At some point, you finish the bugfix or feature addition, and then you need to get it adding into the project. You want to merge your commits into master.

  1. Get your stuff code-reviewed. Have someone else on your team look over your stuff and get approval / or a :thumbsup:. There's a lot on the internet about code review, but I'm a big fan of doing it so someone else on the team knows what happens, and just to sanity check what's going on. Kudos if you did this several times during development.
  2. Set up something in your online repo to run your tests for you. (you've got tests right?) Don't merge until the tests pass.
  3. Once approved, use your online repo's tools to Merge the code. (if you've been rebasing every step of the way, this should almost always merge cleanly).
  4. Delete the feature / bugfix branch. (Now is a good time to go learn about l git prune).

Gettin fancy with feature branches.

At some point, you may want to have some work that's not part of master, but that you can build or deploy for people to use.

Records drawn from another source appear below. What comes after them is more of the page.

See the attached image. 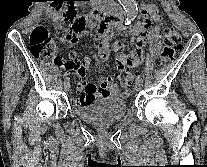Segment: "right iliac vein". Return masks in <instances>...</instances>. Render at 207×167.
<instances>
[{
    "label": "right iliac vein",
    "instance_id": "obj_1",
    "mask_svg": "<svg viewBox=\"0 0 207 167\" xmlns=\"http://www.w3.org/2000/svg\"><path fill=\"white\" fill-rule=\"evenodd\" d=\"M64 89H65V91H69L70 90V84L69 83H66L64 85Z\"/></svg>",
    "mask_w": 207,
    "mask_h": 167
}]
</instances>
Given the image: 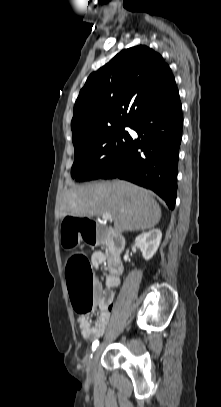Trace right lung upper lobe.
I'll use <instances>...</instances> for the list:
<instances>
[{"mask_svg": "<svg viewBox=\"0 0 221 407\" xmlns=\"http://www.w3.org/2000/svg\"><path fill=\"white\" fill-rule=\"evenodd\" d=\"M176 88L161 55L140 45L122 50L88 77L74 106L73 144L105 130L134 124Z\"/></svg>", "mask_w": 221, "mask_h": 407, "instance_id": "right-lung-upper-lobe-1", "label": "right lung upper lobe"}]
</instances>
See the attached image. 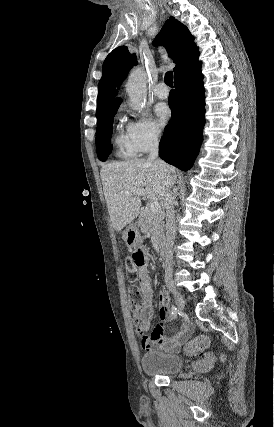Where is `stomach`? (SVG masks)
<instances>
[{"mask_svg": "<svg viewBox=\"0 0 274 427\" xmlns=\"http://www.w3.org/2000/svg\"><path fill=\"white\" fill-rule=\"evenodd\" d=\"M123 239L128 247H137L142 243V237L135 223H129L123 231Z\"/></svg>", "mask_w": 274, "mask_h": 427, "instance_id": "stomach-1", "label": "stomach"}]
</instances>
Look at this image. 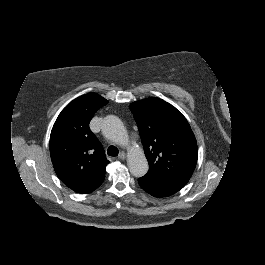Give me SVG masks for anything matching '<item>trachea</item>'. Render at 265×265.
<instances>
[{
	"mask_svg": "<svg viewBox=\"0 0 265 265\" xmlns=\"http://www.w3.org/2000/svg\"><path fill=\"white\" fill-rule=\"evenodd\" d=\"M107 154L109 156H117L119 154V150L117 149V147L115 146H109L108 149H107Z\"/></svg>",
	"mask_w": 265,
	"mask_h": 265,
	"instance_id": "1",
	"label": "trachea"
}]
</instances>
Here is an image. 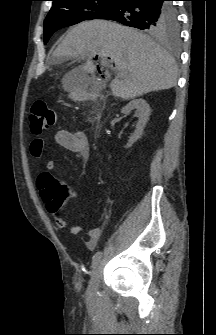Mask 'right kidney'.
Segmentation results:
<instances>
[{
  "label": "right kidney",
  "instance_id": "right-kidney-1",
  "mask_svg": "<svg viewBox=\"0 0 216 335\" xmlns=\"http://www.w3.org/2000/svg\"><path fill=\"white\" fill-rule=\"evenodd\" d=\"M134 109L136 110V115L138 116L139 120L136 124L135 132L130 137L129 142L126 145V148L132 147V145L140 138L151 112L150 106L144 99L132 100L125 107L122 108L121 112L123 114H126Z\"/></svg>",
  "mask_w": 216,
  "mask_h": 335
}]
</instances>
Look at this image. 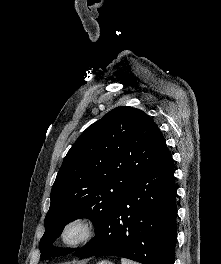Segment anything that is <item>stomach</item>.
I'll list each match as a JSON object with an SVG mask.
<instances>
[{
	"label": "stomach",
	"mask_w": 221,
	"mask_h": 264,
	"mask_svg": "<svg viewBox=\"0 0 221 264\" xmlns=\"http://www.w3.org/2000/svg\"><path fill=\"white\" fill-rule=\"evenodd\" d=\"M97 264H114V263H112L110 261L103 260V261L98 262Z\"/></svg>",
	"instance_id": "1"
}]
</instances>
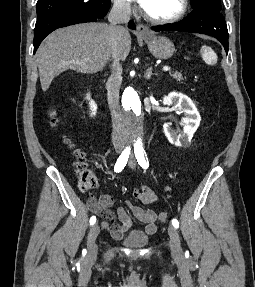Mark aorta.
I'll return each mask as SVG.
<instances>
[{
    "label": "aorta",
    "mask_w": 255,
    "mask_h": 287,
    "mask_svg": "<svg viewBox=\"0 0 255 287\" xmlns=\"http://www.w3.org/2000/svg\"><path fill=\"white\" fill-rule=\"evenodd\" d=\"M122 100L128 117L129 135L136 145H141L143 107L140 98L133 88L127 87L123 92Z\"/></svg>",
    "instance_id": "obj_1"
}]
</instances>
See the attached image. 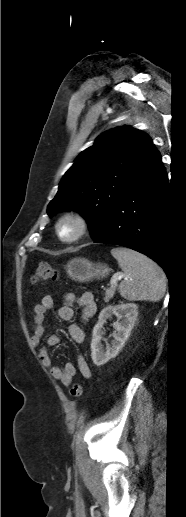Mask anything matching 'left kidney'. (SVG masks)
<instances>
[{"label":"left kidney","instance_id":"obj_1","mask_svg":"<svg viewBox=\"0 0 186 517\" xmlns=\"http://www.w3.org/2000/svg\"><path fill=\"white\" fill-rule=\"evenodd\" d=\"M115 315L118 320L113 325L115 332L113 333L114 340L111 345H107L104 349L101 340L105 331L103 325L108 318ZM138 316V306L134 303H126L115 306H107L99 314L98 322L93 328L91 341V357L96 366H101L107 363L111 358L118 355L119 351L124 347L125 342L130 336L131 330L134 327Z\"/></svg>","mask_w":186,"mask_h":517}]
</instances>
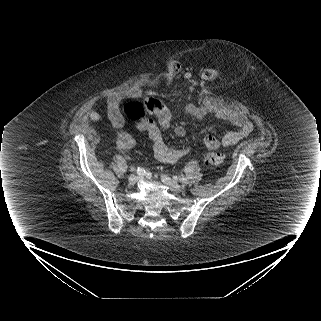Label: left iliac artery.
<instances>
[{
    "label": "left iliac artery",
    "instance_id": "1",
    "mask_svg": "<svg viewBox=\"0 0 321 321\" xmlns=\"http://www.w3.org/2000/svg\"><path fill=\"white\" fill-rule=\"evenodd\" d=\"M179 181L183 184V185H187L188 184V180L185 177H180Z\"/></svg>",
    "mask_w": 321,
    "mask_h": 321
}]
</instances>
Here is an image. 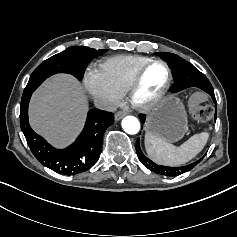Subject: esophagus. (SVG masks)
Here are the masks:
<instances>
[{"label":"esophagus","instance_id":"34e87169","mask_svg":"<svg viewBox=\"0 0 237 237\" xmlns=\"http://www.w3.org/2000/svg\"><path fill=\"white\" fill-rule=\"evenodd\" d=\"M125 115H126V112H124V111H118V112L115 114V120H116V121H119V120L122 119Z\"/></svg>","mask_w":237,"mask_h":237}]
</instances>
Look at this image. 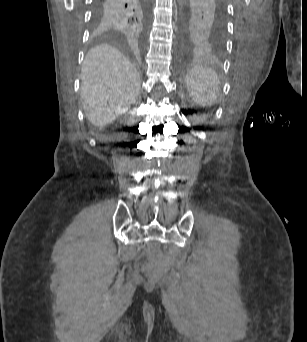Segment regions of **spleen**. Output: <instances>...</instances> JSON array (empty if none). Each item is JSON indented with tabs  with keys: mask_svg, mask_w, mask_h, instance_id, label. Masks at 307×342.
I'll return each instance as SVG.
<instances>
[{
	"mask_svg": "<svg viewBox=\"0 0 307 342\" xmlns=\"http://www.w3.org/2000/svg\"><path fill=\"white\" fill-rule=\"evenodd\" d=\"M188 76L186 82L189 84L193 100H196L199 106H212L219 94L218 74L211 68H199V70H189Z\"/></svg>",
	"mask_w": 307,
	"mask_h": 342,
	"instance_id": "obj_1",
	"label": "spleen"
}]
</instances>
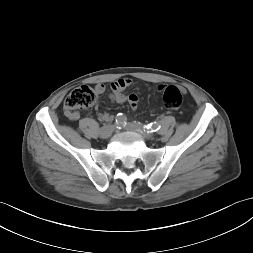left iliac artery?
Segmentation results:
<instances>
[{
  "mask_svg": "<svg viewBox=\"0 0 253 253\" xmlns=\"http://www.w3.org/2000/svg\"><path fill=\"white\" fill-rule=\"evenodd\" d=\"M134 124H137L136 121L134 122ZM160 127L161 126L158 122H153V123L146 125L144 128H146L148 130V132H156L160 129Z\"/></svg>",
  "mask_w": 253,
  "mask_h": 253,
  "instance_id": "left-iliac-artery-1",
  "label": "left iliac artery"
}]
</instances>
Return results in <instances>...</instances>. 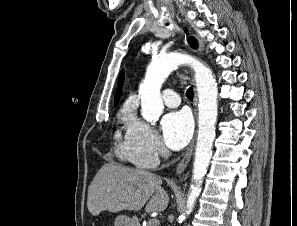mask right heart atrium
<instances>
[{"mask_svg": "<svg viewBox=\"0 0 297 226\" xmlns=\"http://www.w3.org/2000/svg\"><path fill=\"white\" fill-rule=\"evenodd\" d=\"M122 153L136 166L155 168L168 155L158 133L135 115L127 124Z\"/></svg>", "mask_w": 297, "mask_h": 226, "instance_id": "right-heart-atrium-1", "label": "right heart atrium"}]
</instances>
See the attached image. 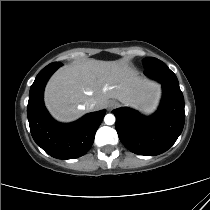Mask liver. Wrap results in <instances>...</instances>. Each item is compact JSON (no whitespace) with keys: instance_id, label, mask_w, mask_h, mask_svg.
I'll use <instances>...</instances> for the list:
<instances>
[{"instance_id":"6515ba94","label":"liver","mask_w":210,"mask_h":210,"mask_svg":"<svg viewBox=\"0 0 210 210\" xmlns=\"http://www.w3.org/2000/svg\"><path fill=\"white\" fill-rule=\"evenodd\" d=\"M160 96L158 85L143 79L116 61L86 60L60 68L45 89V104L59 121L68 122L90 111L86 102L95 100V111L109 99L125 105H153Z\"/></svg>"}]
</instances>
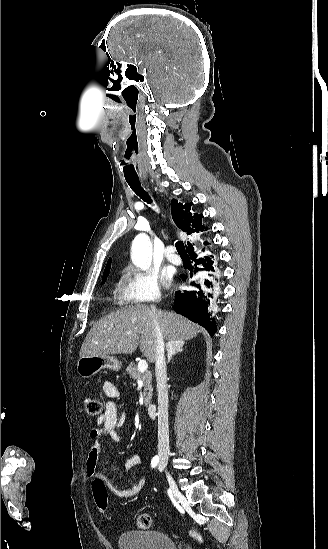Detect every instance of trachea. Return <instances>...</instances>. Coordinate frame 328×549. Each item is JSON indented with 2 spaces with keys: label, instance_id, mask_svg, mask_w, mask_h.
<instances>
[{
  "label": "trachea",
  "instance_id": "trachea-1",
  "mask_svg": "<svg viewBox=\"0 0 328 549\" xmlns=\"http://www.w3.org/2000/svg\"><path fill=\"white\" fill-rule=\"evenodd\" d=\"M127 183L131 187V189L141 198L143 201H145L148 204L152 203V200L148 193L142 188L140 184V180H127ZM175 247L179 253V255H187V252L185 250L184 244L181 241L176 242Z\"/></svg>",
  "mask_w": 328,
  "mask_h": 549
}]
</instances>
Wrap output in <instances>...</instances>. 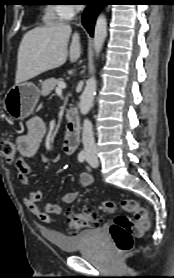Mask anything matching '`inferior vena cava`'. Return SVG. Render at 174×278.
<instances>
[{
  "instance_id": "602c4592",
  "label": "inferior vena cava",
  "mask_w": 174,
  "mask_h": 278,
  "mask_svg": "<svg viewBox=\"0 0 174 278\" xmlns=\"http://www.w3.org/2000/svg\"><path fill=\"white\" fill-rule=\"evenodd\" d=\"M76 10L81 11L82 5H77ZM82 141H83L84 151L87 155L97 153V148L93 136L92 123L87 119H85L83 123Z\"/></svg>"
}]
</instances>
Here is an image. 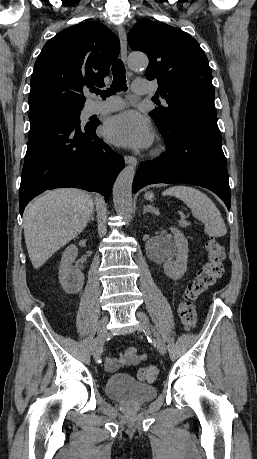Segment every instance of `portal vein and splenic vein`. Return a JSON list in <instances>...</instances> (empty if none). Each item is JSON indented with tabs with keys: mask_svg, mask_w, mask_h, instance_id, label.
I'll return each instance as SVG.
<instances>
[{
	"mask_svg": "<svg viewBox=\"0 0 257 459\" xmlns=\"http://www.w3.org/2000/svg\"><path fill=\"white\" fill-rule=\"evenodd\" d=\"M180 224H184V225H186V224H187V222H186V221H184V220H181V221H180Z\"/></svg>",
	"mask_w": 257,
	"mask_h": 459,
	"instance_id": "18ae733b",
	"label": "portal vein and splenic vein"
}]
</instances>
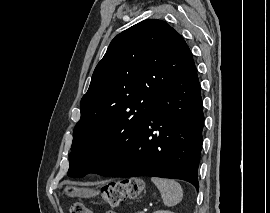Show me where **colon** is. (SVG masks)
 <instances>
[{
	"instance_id": "5ec220e1",
	"label": "colon",
	"mask_w": 270,
	"mask_h": 213,
	"mask_svg": "<svg viewBox=\"0 0 270 213\" xmlns=\"http://www.w3.org/2000/svg\"><path fill=\"white\" fill-rule=\"evenodd\" d=\"M143 190V182L137 178L124 179L117 182L108 183L103 187V199L111 206H117L127 198L138 196ZM70 213H92L83 203H74Z\"/></svg>"
}]
</instances>
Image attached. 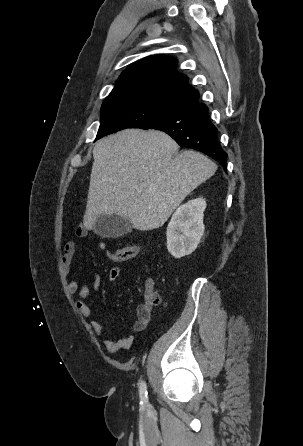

This is a "feature branch", and the workflow is exactly the same as above... except you merge into the feature branch instead of master.

Ideally... you'll eventually merge this feature into master. Here are some examples:

  1. We use a staging branch for things we want to let people try out before it goes out to all customers.
  2. You may use a version2 branch for a big re-work of something, and you're not quite ready to merge that into the same branch as your production code.

Etc, etc.

Long-lived feature branches are fine, and the above workflow can work with them quite well. Just communicate with your team about the feature branch.

Conclusion

This is essentially a simple git workflow. Google "git workflow" for a hundred variations on this, but this process has worked well for me.